The answer must consist of every line from the data that holds the string "Senhor".

—————

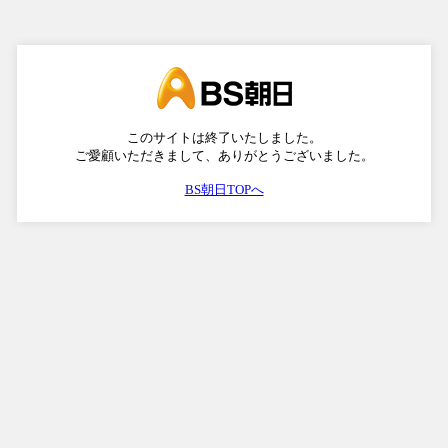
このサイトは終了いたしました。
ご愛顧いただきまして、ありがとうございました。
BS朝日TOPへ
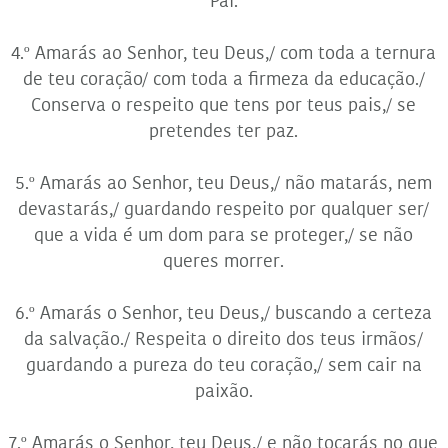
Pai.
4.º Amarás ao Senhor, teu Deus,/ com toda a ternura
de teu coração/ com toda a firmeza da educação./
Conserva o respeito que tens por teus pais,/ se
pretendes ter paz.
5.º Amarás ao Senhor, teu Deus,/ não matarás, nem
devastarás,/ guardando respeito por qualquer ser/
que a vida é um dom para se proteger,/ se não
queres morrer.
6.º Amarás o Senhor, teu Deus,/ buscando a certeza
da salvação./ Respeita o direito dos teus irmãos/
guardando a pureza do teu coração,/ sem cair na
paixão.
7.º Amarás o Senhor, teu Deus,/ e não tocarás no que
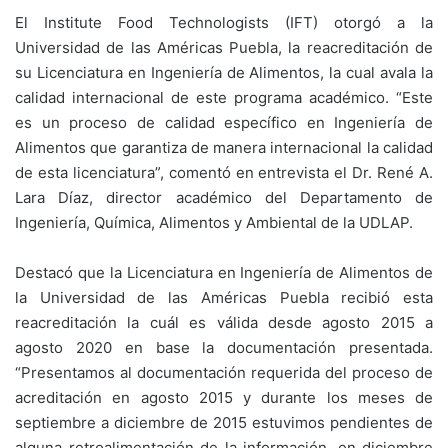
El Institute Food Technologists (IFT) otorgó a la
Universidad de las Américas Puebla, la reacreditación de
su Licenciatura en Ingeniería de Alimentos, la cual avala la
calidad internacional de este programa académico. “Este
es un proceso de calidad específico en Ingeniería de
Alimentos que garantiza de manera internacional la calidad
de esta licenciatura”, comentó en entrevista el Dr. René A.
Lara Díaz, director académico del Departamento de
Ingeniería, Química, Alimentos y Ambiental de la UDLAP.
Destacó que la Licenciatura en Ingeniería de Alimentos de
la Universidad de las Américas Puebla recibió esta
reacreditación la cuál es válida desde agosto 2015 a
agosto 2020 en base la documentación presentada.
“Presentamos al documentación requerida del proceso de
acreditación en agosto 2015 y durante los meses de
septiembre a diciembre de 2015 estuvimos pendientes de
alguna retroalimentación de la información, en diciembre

—————

**Solution:**
4.º Amarás ao Senhor, teu Deus,/ com toda a ternura
5.º Amarás ao Senhor, teu Deus,/ não matarás, nem
6.º Amarás o Senhor, teu Deus,/ buscando a certeza
7.º Amarás o Senhor, teu Deus,/ e não tocarás no que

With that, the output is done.